En ocasiones, los cambios que proponen los trabajadores no se refieren a tareas propias de la sección, sino a otras áreas. En este caso, los trabajadores de la sección de stocks proponen cambios, pero no deciden: exponen los problemas, discuten las soluciones y las proponen a la dirección, a través de comunicados. Ejemplos de ello pueden ser la compra de palés más bajos, que implica tener más espacio, la modificación de los decantadores para evitar problemas de seguridad con los cristales de las botellas caídas, o la adaptación de vagones que ya no se usaban en otro centro para usarlos en stocks, a fin de no tener que depender de otras secciones.

Los resultados hablan por sí solos

Comparando la evaluación de riesgos realizada en julio de 2005 y la de enero de 2009 se aprecia que esta nueva forma de trabajar, más participativa, ha supuesto una reducción notable de la exposición de los trabajadores a los riesgos psicosociales, que sabemos que dan lugar a un amplio abanico de patologías cardiovasculares, gastrointestinales y mentales, entre otras.

Si en 2005, un 70% de los trabajadores de la sección se encontraba expuesto a una baja influencia en el trabajo, en 2009, este porcentaje se ha reducido al 37%. Lo mismo ocurre con las posibilidades de desarrollo: en 2005, un 69% de los trabajadores de stocks estaba en la situación de exposición más desfavorable para la salud (el trabajo requería poca iniciativa, ningún aprendizaje de cosas nuevas ni aplicación de habilidades y conocimientos) y en la evaluación de 2009, este porcentaje se ha reducido al 31%. “Ahora somos un equipo”, señala uno de los trabajadores de stocks. La implantación de este espacio de discusión y decisión ha facilitado también que mejore el compañerismo y las relaciones entre los trabajadores y el encargado. Y las exposiciones nocivas asociadas a estos aspectos se han reducido muy notablemente: mientras que en 2005, el bajo apoyo en la realización del trabajo era muy frecuente (afectando al 55% de los trabajadores), en 2009 el porcentaje de trabajadores expuestos se ha reducido al 25%.

El desarrollo de estas formas de gestión más participativas supone el reconocimiento del trabajador como profesional y las decisiones compartidas respecto a cómo se trabaja, reducen los márgenes para las arbitrariedades. Ambos aspectos han supuesto una disminución considerable de la exposición nociva a la baja estima (falta de reconocimiento del trabajo y trato injusto). Se ha pasado del 61% de trabajadores en situación desfavorable al 37%.

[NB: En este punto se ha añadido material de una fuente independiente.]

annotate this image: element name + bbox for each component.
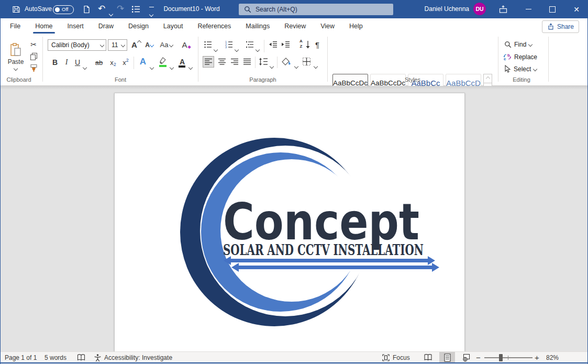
tab-help[interactable]: Help (342, 18, 370, 34)
tab-references[interactable]: References (190, 18, 238, 34)
highlight-color-button[interactable] (157, 56, 169, 68)
new-document-icon[interactable] (82, 5, 91, 14)
read-mode-icon[interactable] (424, 354, 432, 361)
undo-icon[interactable]: ↶ (98, 0, 105, 18)
text-effects-dropdown-icon[interactable] (150, 62, 153, 71)
strikethrough-glyph: ab (95, 59, 103, 67)
page-indicator[interactable]: Page 1 of 1 (5, 352, 37, 363)
numbering-icon[interactable]: 123 (225, 40, 233, 49)
web-layout-icon[interactable] (462, 354, 471, 362)
zoom-slider-thumb[interactable] (499, 354, 503, 361)
format-painter-icon[interactable] (30, 64, 38, 72)
change-case-button[interactable]: Aa (159, 39, 174, 50)
close-button[interactable]: ✕ (564, 0, 588, 18)
accessibility-status[interactable]: Accessibility: Investigate (104, 352, 172, 363)
replace-icon: b c (503, 53, 512, 61)
shading-icon[interactable] (281, 57, 292, 67)
ribbon: Paste ✂ Clipboard Calibri (Body) 11 (1, 35, 587, 86)
decrease-indent-icon[interactable] (269, 40, 278, 49)
tab-view[interactable]: View (313, 18, 342, 34)
document-page[interactable]: Concept SOLAR AND CCTV INSTALLATION (114, 93, 465, 351)
superscript-button[interactable]: x2 (120, 57, 131, 68)
share-button[interactable]: Share (542, 20, 579, 33)
tab-layout[interactable]: Layout (156, 18, 191, 34)
tab-file[interactable]: File (3, 18, 28, 34)
tab-draw[interactable]: Draw (91, 18, 121, 34)
font-size-select[interactable]: 11 (108, 39, 127, 51)
justify-button[interactable] (241, 56, 253, 68)
align-center-button[interactable] (216, 56, 228, 68)
align-left-icon (205, 58, 213, 65)
autosave-toggle[interactable]: Off (53, 5, 74, 14)
sort-icon[interactable]: AZ (296, 39, 306, 49)
font-color-dropdown-icon[interactable] (189, 62, 192, 71)
bold-button[interactable]: B (50, 57, 60, 68)
redo-icon[interactable]: ↷ (117, 0, 124, 18)
word-count[interactable]: 5 words (45, 352, 66, 363)
subscript-button[interactable]: x2 (107, 57, 119, 68)
zoom-slider[interactable] (484, 357, 532, 358)
svg-text:3: 3 (225, 46, 227, 49)
show-hide-marks-button[interactable]: ¶ (313, 39, 322, 50)
tab-insert[interactable]: Insert (60, 18, 91, 34)
borders-icon[interactable] (302, 57, 311, 66)
strikethrough-button[interactable]: ab (93, 57, 105, 68)
font-color-button[interactable]: A (176, 56, 188, 68)
multilevel-list-icon[interactable] (246, 40, 254, 49)
print-layout-button[interactable] (439, 352, 455, 363)
text-effects-button[interactable]: A (137, 56, 149, 68)
find-button[interactable]: Find (504, 41, 532, 48)
focus-icon[interactable] (382, 354, 390, 362)
borders-dropdown-icon[interactable] (314, 61, 317, 70)
zoom-in-button[interactable]: + (535, 352, 539, 363)
company-logo[interactable]: Concept SOLAR AND CCTV INSTALLATION (173, 131, 446, 336)
select-button[interactable]: Select (504, 65, 537, 73)
logo-subtitle: SOLAR AND CCTV INSTALLATION (223, 242, 424, 258)
maximize-button[interactable] (540, 0, 564, 18)
bullets-dropdown-icon[interactable] (214, 44, 217, 53)
line-spacing-dropdown-icon[interactable] (270, 61, 273, 70)
underline-button[interactable]: U (73, 57, 82, 68)
font-group-label: Font (45, 76, 196, 83)
save-icon[interactable] (12, 5, 20, 14)
ribbon-display-options-icon[interactable] (499, 5, 507, 14)
search-input[interactable]: Search (Alt+Q) (239, 4, 393, 15)
replace-button[interactable]: b c Replace (503, 53, 537, 61)
bullets-icon[interactable] (204, 40, 212, 49)
align-left-button[interactable] (203, 56, 214, 68)
avatar[interactable]: DU (473, 3, 486, 15)
tab-design[interactable]: Design (121, 18, 156, 34)
italic-button[interactable]: I (62, 57, 71, 68)
line-spacing-icon[interactable] (259, 58, 268, 66)
font-name-select[interactable]: Calibri (Body) (48, 39, 106, 51)
grow-font-button[interactable]: A (130, 39, 142, 50)
numbering-dropdown-icon[interactable] (235, 44, 238, 53)
bullet-list-icon[interactable] (131, 5, 140, 13)
paste-button[interactable]: Paste (5, 39, 27, 74)
share-label: Share (557, 23, 574, 30)
copy-icon[interactable] (30, 52, 38, 60)
undo-dropdown-icon[interactable] (109, 8, 113, 18)
clipboard-group-label: Clipboard (1, 76, 37, 83)
multilevel-dropdown-icon[interactable] (256, 44, 259, 53)
minimize-button[interactable] (516, 0, 540, 18)
increase-indent-icon[interactable] (281, 40, 290, 49)
shading-dropdown-icon[interactable] (295, 61, 298, 70)
align-right-button[interactable] (229, 56, 240, 68)
proofing-book-icon[interactable] (77, 354, 85, 362)
sort-arrow-icon (305, 40, 310, 49)
tab-review[interactable]: Review (277, 18, 313, 34)
shrink-font-button[interactable]: A (144, 40, 154, 50)
underline-dropdown-icon[interactable] (83, 62, 86, 71)
customize-qat-icon[interactable] (149, 7, 154, 18)
focus-label[interactable]: Focus (393, 352, 410, 363)
highlight-dropdown-icon[interactable] (170, 62, 173, 71)
zoom-level[interactable]: 82% (546, 352, 559, 363)
tab-mailings[interactable]: Mailings (238, 18, 277, 34)
tab-home[interactable]: Home (28, 18, 60, 34)
cut-icon[interactable]: ✂ (29, 40, 38, 49)
user-name[interactable]: Daniel Uchenna (414, 0, 469, 18)
pilcrow-glyph: ¶ (315, 40, 319, 49)
zoom-out-button[interactable]: − (476, 352, 481, 363)
clear-formatting-button[interactable]: A◆ (181, 39, 192, 50)
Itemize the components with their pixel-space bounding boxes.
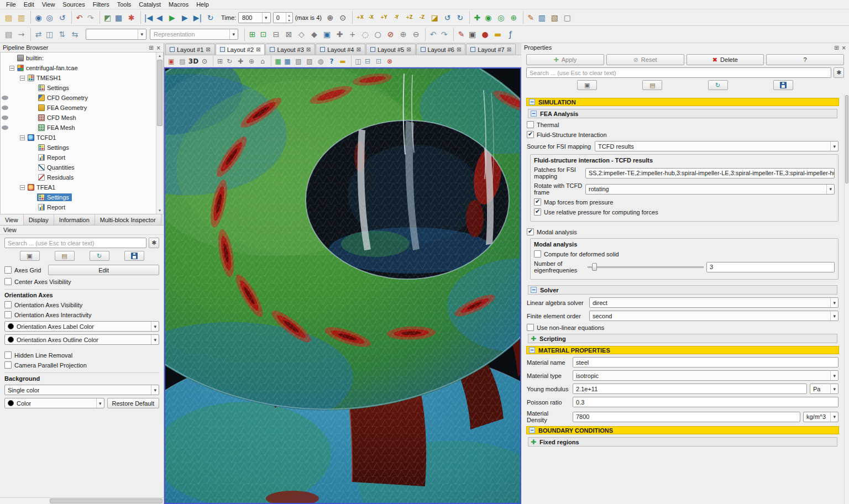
close-tab-icon[interactable]: ⊠ bbox=[306, 46, 311, 53]
pipeline-tree-row[interactable]: FEA Geometry bbox=[1, 103, 163, 113]
thermal-checkbox[interactable]: ✔ Thermal bbox=[527, 121, 838, 128]
close-tab-icon[interactable]: ⊠ bbox=[507, 46, 511, 53]
selection-link-icon[interactable]: ⇆ bbox=[69, 28, 81, 41]
show-orientation-axes-icon[interactable]: ✚ bbox=[469, 11, 482, 24]
undo-icon[interactable]: ↶ bbox=[71, 11, 84, 24]
find-data-icon[interactable]: ▦ bbox=[112, 11, 125, 24]
pipeline-tree-row[interactable]: − TMESH1 bbox=[1, 73, 163, 83]
capture-screenshot-icon[interactable]: ▣ bbox=[466, 28, 479, 41]
zoom-to-box-icon[interactable]: ⊕ bbox=[324, 11, 337, 24]
pipeline-tree-row[interactable]: − TFEA1 bbox=[1, 182, 163, 192]
menu-item[interactable]: Catalyst bbox=[135, 1, 165, 8]
save-data-icon[interactable]: ▤ bbox=[2, 28, 15, 41]
properties-scrollbar[interactable] bbox=[844, 94, 849, 504]
nonlinear-checkbox[interactable]: ✔ Use non-linear equations bbox=[527, 324, 838, 331]
material-name-input[interactable]: steel bbox=[573, 357, 838, 368]
view-link-icon[interactable]: ◫ bbox=[43, 28, 56, 41]
pan-mode-icon[interactable]: ✚ bbox=[235, 56, 246, 66]
record-animation-icon[interactable]: ● bbox=[479, 28, 491, 41]
set-view-minus-x-icon[interactable]: -X bbox=[365, 11, 378, 24]
edit-view-options-icon[interactable]: ✎ bbox=[453, 28, 466, 41]
close-panel-icon[interactable]: × bbox=[842, 45, 846, 51]
gear-icon[interactable]: ✱ bbox=[834, 67, 844, 78]
layout-tab[interactable]: Layout #5 ⊠ bbox=[366, 44, 416, 55]
linear-solver-dropdown[interactable]: direct ▾ bbox=[589, 297, 838, 308]
background-mode-dropdown[interactable]: Single color ▾ bbox=[4, 385, 159, 395]
pipeline-tree-row[interactable]: Settings bbox=[1, 192, 163, 202]
open-file-icon[interactable]: ▤ bbox=[2, 11, 15, 24]
tree-item[interactable]: Settings bbox=[37, 144, 72, 151]
first-frame-icon[interactable]: |◀ bbox=[140, 11, 153, 24]
tree-expander-icon[interactable]: − bbox=[9, 66, 14, 71]
tree-expander-icon[interactable]: − bbox=[20, 135, 25, 140]
expand-icon[interactable]: ✚ bbox=[531, 439, 536, 445]
close-tab-icon[interactable]: ⊠ bbox=[256, 46, 260, 53]
visibility-eye-icon[interactable] bbox=[2, 125, 8, 130]
tree-item[interactable]: CFD Mesh bbox=[37, 114, 79, 122]
rotate-mode-icon[interactable]: ↻ bbox=[224, 56, 235, 66]
frame-spinbox[interactable]: 0 ▴▾ bbox=[273, 12, 293, 23]
tree-item[interactable]: TFEA1 bbox=[27, 183, 58, 191]
float-panel-icon[interactable]: ⊞ bbox=[149, 45, 153, 51]
representation-dropdown[interactable]: Representation ▾ bbox=[150, 29, 238, 40]
visibility-eye-icon[interactable] bbox=[2, 106, 8, 110]
scripting-section-header[interactable]: ✚ Scripting bbox=[528, 334, 837, 343]
tree-item[interactable]: CFD Geometry bbox=[37, 94, 91, 102]
toggle-ruler-icon[interactable]: ▬ bbox=[337, 56, 348, 66]
interactive-select-cells-icon[interactable]: ✚ bbox=[333, 28, 346, 41]
memory-inspector-icon[interactable]: ▢ bbox=[561, 11, 574, 24]
select-points-on-icon[interactable]: ⊡ bbox=[257, 28, 270, 41]
tree-item[interactable]: FEA Mesh bbox=[37, 124, 78, 132]
expand-icon[interactable]: ✚ bbox=[531, 336, 536, 342]
layout-tab[interactable]: Layout #4 ⊠ bbox=[316, 44, 365, 55]
left-panel-horizontal-scrollbar[interactable] bbox=[0, 497, 164, 504]
render-view-3d[interactable] bbox=[164, 67, 521, 504]
auto-apply-icon[interactable]: ◩ bbox=[99, 11, 112, 24]
reset-session-icon[interactable]: ↺ bbox=[56, 11, 69, 24]
close-tab-icon[interactable]: ⊠ bbox=[457, 46, 461, 53]
close-view-icon[interactable]: ⊗ bbox=[384, 56, 395, 66]
pipeline-tree-row[interactable]: CFD Mesh bbox=[1, 113, 163, 123]
boundary-conditions-section-header[interactable]: − BOUNDARY CONDITIONS bbox=[526, 426, 839, 434]
hover-points-icon[interactable]: ○ bbox=[371, 28, 384, 41]
inspector-tab[interactable]: View bbox=[0, 214, 24, 225]
menu-item[interactable]: Filters bbox=[89, 1, 113, 8]
copy-settings-button[interactable]: ▣ bbox=[20, 251, 40, 261]
pipeline-tree-row[interactable]: FEA Mesh bbox=[1, 123, 163, 133]
previous-frame-icon[interactable]: ◀ bbox=[153, 11, 166, 24]
redo-icon[interactable]: ↷ bbox=[84, 11, 97, 24]
paste-properties-button[interactable]: ▤ bbox=[642, 80, 662, 90]
hover-query-icon[interactable]: ? bbox=[326, 56, 337, 66]
restore-default-button[interactable]: Restore Default bbox=[107, 398, 159, 408]
reset-button[interactable]: ⊘ Reset bbox=[606, 54, 684, 65]
scroll-down-icon[interactable]: ▾ bbox=[156, 207, 163, 214]
close-tab-icon[interactable]: ⊠ bbox=[206, 46, 210, 53]
fixed-regions-section-header[interactable]: ✚ Fixed regions bbox=[528, 437, 837, 447]
rotate-90-ccw-icon[interactable]: ↺ bbox=[441, 11, 454, 24]
orientation-axes-label-color-dropdown[interactable]: Orientation Axes Label Color ▾ bbox=[4, 321, 159, 332]
toggle-interaction-2d3d-icon[interactable]: 3D bbox=[188, 56, 199, 66]
fea-analysis-section-header[interactable]: − FEA Analysis bbox=[528, 109, 837, 118]
select-surface-points-icon[interactable]: ▦ bbox=[282, 56, 293, 66]
tree-expander-icon[interactable]: − bbox=[20, 76, 25, 81]
copy-screenshot-icon[interactable]: ▤ bbox=[177, 56, 188, 66]
adjust-camera-icon[interactable]: ⊞ bbox=[213, 56, 224, 66]
delete-button[interactable]: ✖ Delete bbox=[686, 54, 764, 65]
poisson-ratio-input[interactable]: 0.3 bbox=[573, 397, 838, 407]
favorites-icon[interactable]: ✱ bbox=[125, 11, 138, 24]
layout-tab[interactable]: Layout #7 ⊠ bbox=[466, 44, 516, 55]
tree-item[interactable]: builtin: bbox=[16, 54, 46, 62]
material-density-input[interactable]: 7800 bbox=[573, 412, 800, 422]
tree-item[interactable]: TCFD1 bbox=[27, 134, 59, 141]
collapse-icon[interactable]: − bbox=[529, 427, 535, 433]
set-view-plus-y-icon[interactable]: +Y bbox=[378, 11, 390, 24]
tree-item[interactable]: Quantities bbox=[37, 164, 77, 171]
camera-redo-icon[interactable]: ↷ bbox=[438, 28, 450, 41]
relative-pressure-checkbox[interactable]: ✔ Use relative pressure for computing fo… bbox=[534, 208, 835, 216]
reset-camera-icon[interactable]: ⌂ bbox=[257, 56, 268, 66]
eigenfrequencies-input[interactable]: 3 bbox=[706, 262, 835, 272]
select-points-polygon-icon[interactable]: ◆ bbox=[308, 28, 321, 41]
copy-properties-button[interactable]: ▣ bbox=[577, 80, 597, 90]
map-forces-checkbox[interactable]: ✔ Map forces from pressure bbox=[534, 198, 835, 206]
layout-tab[interactable]: Layout #1 ⊠ bbox=[165, 44, 215, 55]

Antonio Cruces, secretario general de la sección sindical de CCOO, hace una reflexión importante: “La prioridad de estos espacios de participación es la mejora de las condiciones de trabajo y la salud de los trabajadores. Es importante no confundirlos con otras fórmulas participativas, que anteponen la productividad y la calidad a las condiciones de trabajo, obteniendo como resultado la intensificación del trabajo, mayor competitividad entre trabajadores, trato injusto y aumento de las exposiciones a los riesgos psicosociales. Para no hacer un mal uso de estos espacios ha resultado clave la presencia sindical en ellos y el apoyo de las estructuras sindicales de salud laboral”.

Los resultados han satisfecho a todos. El encargado de stocks afirma que “no se pierde en capacidad y se trabaja mejor, ya que tenemos tiempo para actividades importantes como son discutir y decidir sobre cómo mejorar nuestro lugar de trabajo”. Juan Mazcuñán, delegado sindical de CCOO, destaca “la constancia de los delegados en ir más allá del seguimiento y control, para proponer, discutir, negociar y acordar nuevas formas de organizar el trabajo que reduzcan los riesgos laborales”.